What to work on. The answer must be an exact printing of every record below, with the pictures omitted.

Dataset entries.

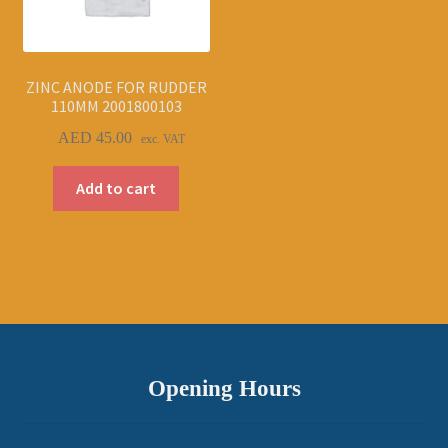
ZINC ANODE FOR RUDDER
110MM 2001800103
AED
45.00
exc. VAT
Add to cart
Opening Hours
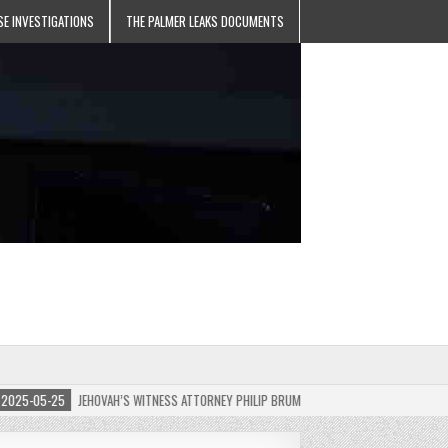
SE INVESTIGATIONS
THE PALMER LEAKS DOCUMENTS
5-05-25
JEHOVAH’S WITNESS ATTORNEY PHILIP BRUMLEY APPEALS FINES FOR “RECKLES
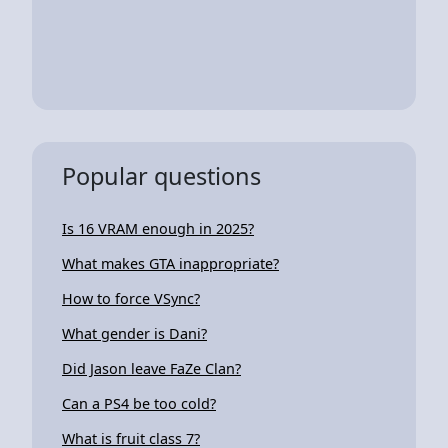
Popular questions
Is 16 VRAM enough in 2025?
What makes GTA inappropriate?
How to force VSync?
What gender is Dani?
Did Jason leave FaZe Clan?
Can a PS4 be too cold?
What is fruit class 7?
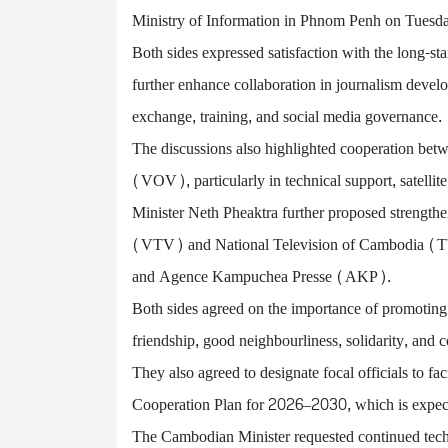
Ministry of Information in Phnom Penh on Tuesd
Both sides expressed satisfaction with the long-s
further enhance collaboration in journalism devel
exchange, training, and social media governance.
The discussions also highlighted cooperation bet
(VOV), particularly in technical support, satellit
Minister Neth Pheaktra further proposed strength
(VTV) and National Television of Cambodia 
and Agence Kampuchea Presse (AKP).
Both sides agreed on the importance of promoting 
friendship, good neighbourliness, solidarity, and
They also agreed to designate focal officials to fa
Cooperation Plan for 2026–2030, which is expecte
The Cambodian Minister requested continued techni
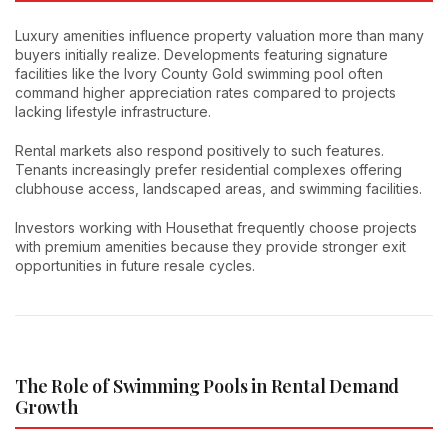
Luxury amenities influence property valuation more than many
buyers initially realize. Developments featuring signature
facilities like the Ivory County Gold swimming pool often
command higher appreciation rates compared to projects
lacking lifestyle infrastructure.
Rental markets also respond positively to such features.
Tenants increasingly prefer residential complexes offering
clubhouse access, landscaped areas, and swimming facilities.
Investors working with Housethat frequently choose projects
with premium amenities because they provide stronger exit
opportunities in future resale cycles.
The Role of Swimming Pools in Rental Demand
Growth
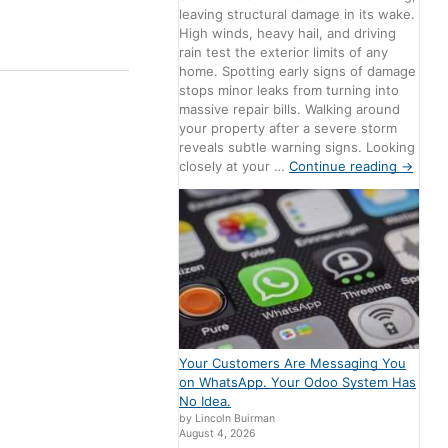
leaving structural damage in its wake.
High winds, heavy hail, and driving
rain test the exterior limits of any
home. Spotting early signs of damage
stops minor leaks from turning into
massive repair bills. Walking around
your property after a severe storm
reveals subtle warning signs. Looking
closely at your …
Continue reading
→
Your Customers Are Messaging You
on WhatsApp. Your Odoo System Has
No Idea.
by Lincoln Buirman
August 4, 2026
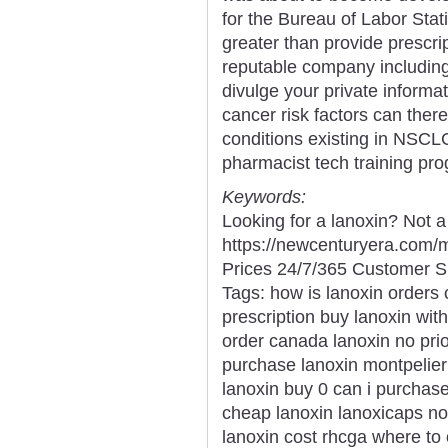
for the Bureau of Labor Stat
greater than provide prescri
reputable company includin
divulge your private informa
cancer risk factors can ther
conditions existing in NSCL
pharmacist tech training pr
Keywords:
Looking for a lanoxin? Not 
https://newcenturyera.com/
Prices 24/7/365 Customer S
Tags: how is lanoxin orders
prescription buy lanoxin wit
order canada lanoxin no prio
purchase lanoxin montpelier
lanoxin buy 0 can i purchas
cheap lanoxin lanoxicaps no 
lanoxin cost rhcga where to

Exercise result.
ZINC ANODE FOR RUDDER
110MM 2001800103
AED
45.00
exc. VAT
Add to cart
Opening Hours
SE INVESTIGATIONS
THE PALMER LEAKS DOCUMENTS
5-05-25
JEHOVAH’S WITNESS ATTORNEY PHILIP BRUMLEY APPEALS FINES FOR “RECKLES
Popular questions
Is 16 VRAM enough in 2025?
What makes GTA inappropriate?
How to force VSync?
What gender is Dani?
Did Jason leave FaZe Clan?
Can a PS4 be too cold?
What is fruit class 7?
Ministry of Information in Phnom Penh on Tuesd
Both sides expressed satisfaction with the long-s
further enhance collaboration in journalism devel
exchange, training, and social media governance.
The discussions also highlighted cooperation bet
(VOV), particularly in technical support, satellit
Minister Neth Pheaktra further proposed strength
(VTV) and National Television of Cambodia 
and Agence Kampuchea Presse (AKP).
Both sides agreed on the importance of promoting 
friendship, good neighbourliness, solidarity, and
They also agreed to designate focal officials to fa
Cooperation Plan for 2026–2030, which is expecte
The Cambodian Minister requested continued techni
Luxury amenities influence property valuation more than many
buyers initially realize. Developments featuring signature
facilities like the Ivory County Gold swimming pool often
command higher appreciation rates compared to projects
lacking lifestyle infrastructure.
Rental markets also respond positively to such features.
Tenants increasingly prefer residential complexes offering
clubhouse access, landscaped areas, and swimming facilities.
Investors working with Housethat frequently choose projects
with premium amenities because they provide stronger exit
opportunities in future resale cycles.
The Role of Swimming Pools in Rental Demand
Growth
leaving structural damage in its wake.
High winds, heavy hail, and driving
rain test the exterior limits of any
home. Spotting early signs of damage
stops minor leaks from turning into
massive repair bills. Walking around
your property after a severe storm
reveals subtle warning signs. Looking
closely at your …
Continue reading
→
Your Customers Are Messaging You
on WhatsApp. Your Odoo System Has
No Idea.
by Lincoln Buirman
August 4, 2026
for the Bureau of Labor Stat
greater than provide prescri
reputable company includin
divulge your private informa
cancer risk factors can ther
conditions existing in NSCL
pharmacist tech training pr
Keywords:
Looking for a lanoxin? Not 
https://newcenturyera.com/
Prices 24/7/365 Customer S
Tags: how is lanoxin orders
prescription buy lanoxin wit
order canada lanoxin no prio
purchase lanoxin montpelier
lanoxin buy 0 can i purchas
cheap lanoxin lanoxicaps no 
lanoxin cost rhcga where to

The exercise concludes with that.